Prime Slime Tales – Tony Basilicato

3 out of 5

Yeah, I agree, it’s pretty dumb.  But if you just let it do its thing, Prime Slime Tales wears Basilicato’s history-with-Henson on its sleeve, as well as an obvious influence of classic Looney Tunes style whatever-goes plotting, and thus serves up 4 issues of breezy, stupid but sweet funny animal stuff.  It also has enough horrible WHY moments that make you wide-eyed with shame on behalf of the creator that it nudges the book into good ol’ B-grade reading material, so extra stars for that.

Zigbone the Cat lives in a junkyard and generally visits the research facility next door for food.  He pisses off the janitor, who throws some yogurt into some kinda reactor, and things naturally explode, leaving a crater… OF SLIME.  Out of which crawls ‘Booger,’ a slime copy of Zigbone, and later, when a slime-obsessed biker (damn those slime-obsessed bikers!) falls into the slime with a cockroach in tow, the monster Gorgonzola springs forth to wreak nonsensical havoc upon the graveyard and, like, eat Zigbone and Booger maybe?  In issue 3 there’s another explosion when Gorgonzola creates a nueclear powered cockroach terminator robot (spelling – nice and bolded – courtesy of the author) and so issue 4 we get a totally whaaaaat off topic dream sequence of Zigbone selling moonshine with his pops in a swamp.  This isn’t really worked in smoothly, as Ziggy just wakes up at the end and is all like ‘oh yeah that was a dream,’ so I’m sorta’ thinking that was a leftover ‘plot’ that Tony wanted to work in there.  When our cat does wake up, he’s in the Madness Dimension or something, and we’ll never know CLIFFHANGER OMG because no further issues of Prime Slime eva came outs.

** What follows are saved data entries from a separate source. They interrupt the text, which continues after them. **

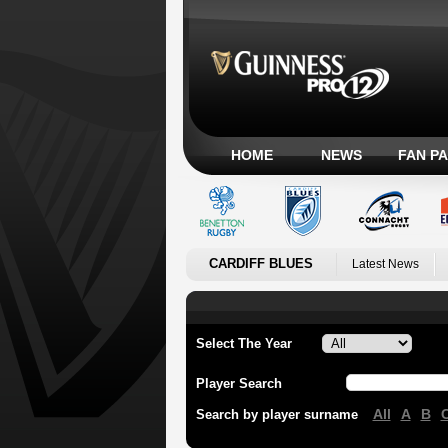
HOME
NEWS
FAN P
CARDIFF BLUES
Latest News
Select The Year
Player Search
All
A
B
Search by player surname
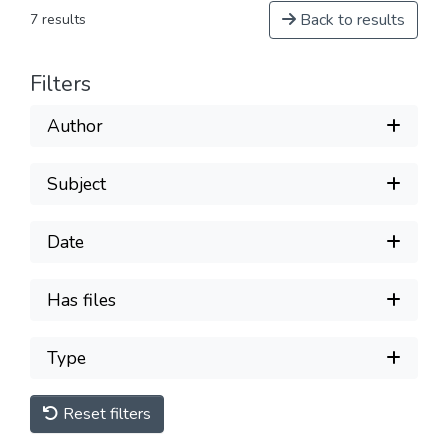
Back to results
7 results
Filters
Author
Subject
Date
Has files
Type
Reset filters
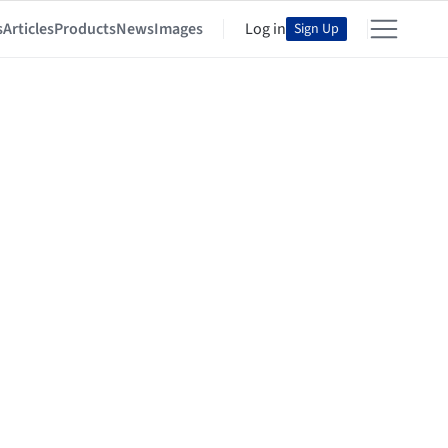
s
Articles
Products
News
Images
Log in
Sign Up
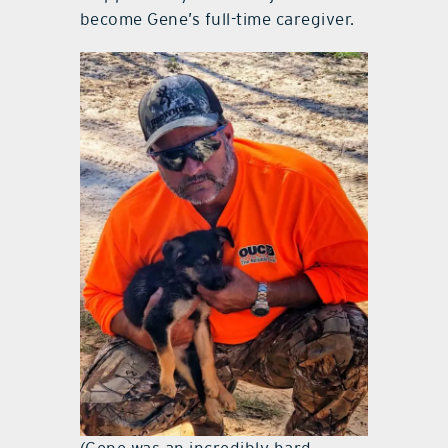
become Gene’s full-time caregiver.
(Gene was an incredibly hard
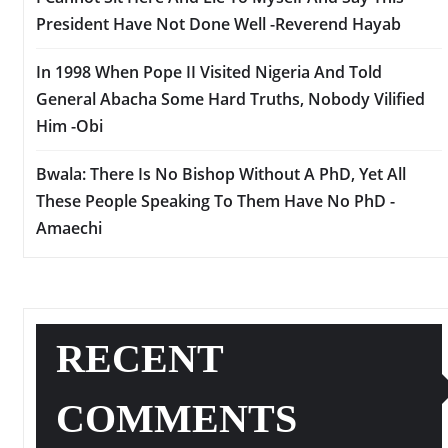
President Have Not Done Well -Reverend Hayab
In 1998 When Pope II Visited Nigeria And Told
General Abacha Some Hard Truths, Nobody Vilified
Him -Obi
Bwala: There Is No Bishop Without A PhD, Yet All
These People Speaking To Them Have No PhD -
Amaechi
RECENT
COMMENTS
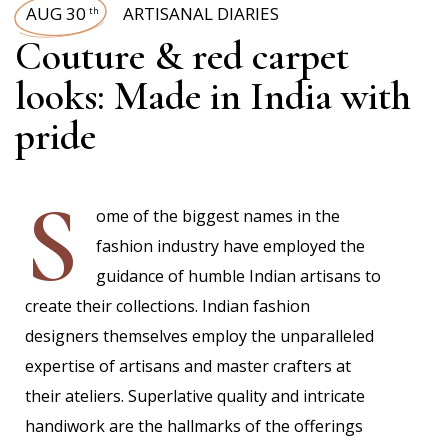
AUG 30
ARTISANAL DIARIES
th
Couture & red carpet
looks: Made in India with
pride
S
ome of the biggest names in the
fashion industry have employed the
guidance of humble Indian artisans to
create their collections. Indian fashion
designers themselves employ the unparalleled
expertise of artisans and master crafters at
their ateliers. Superlative quality and intricate
handiwork are the hallmarks of the offerings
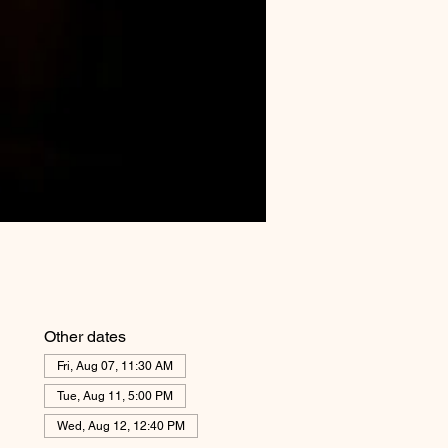
Other dates
Fri, Aug 07, 11:30 AM
Tue, Aug 11, 5:00 PM
Wed, Aug 12, 12:40 PM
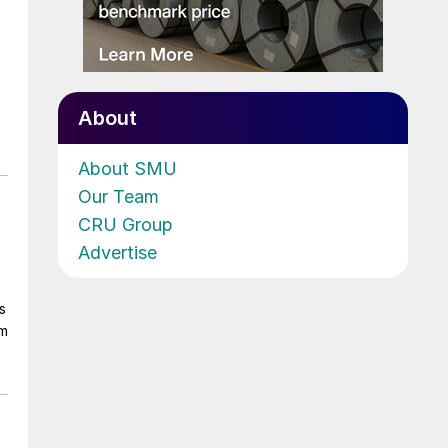
About
About SMU
Our Team
CRU Group
Advertise
s
om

Issue 1 and 2 are inked by Jim Lawson in the duo-tone Mirage method, so they have that dirty detailed look that was common to their early publications.  This does help to highlight Tony’s fun characters, but also slows the eye down to the rather atrocious writing that literally reminds us every few panels of what happened on the previous page and jumps back and forth between scenes for no rhyme or reason.  It sorta’ rings of not sketching the plot beats out ahead of time.  There’s also this odd habit to use wildly implausible and yet specific time measurements, such as the initial explosion knocking Zigbone unconscious for… 4 weeks.  Why 4 weeks?  Does it matter that it was a month?  No.  I know it’s a comic, but… 4 weeks?  Did he… eat?  Somehow?  And so sprinkle that sensibility (we’ll call it a beginner’s method of adding details to a story) across the pages and there’s your B-grade.

Issue 3 and 4 came out through NOW and are inked more traditionally, so the backgrounds are flatter and the characters more elastic.  It loses a bit of the grimy definition of the first two issues, but increases the reading speed (which, as mentioned, is a positive).

This is not a book to read for any particular reason, it’s just one of those funky independent book footnotes that’s charmingly black-and-white-boom era stuff that you seriously won’t find nowadays.  And one day, someone will wonder why I held on to them, and then they’ll realize that I also own ‘The Verdict’ on DVD because Bruce Willis has an uncredited cameo in it, and then they’ll stop wondering things.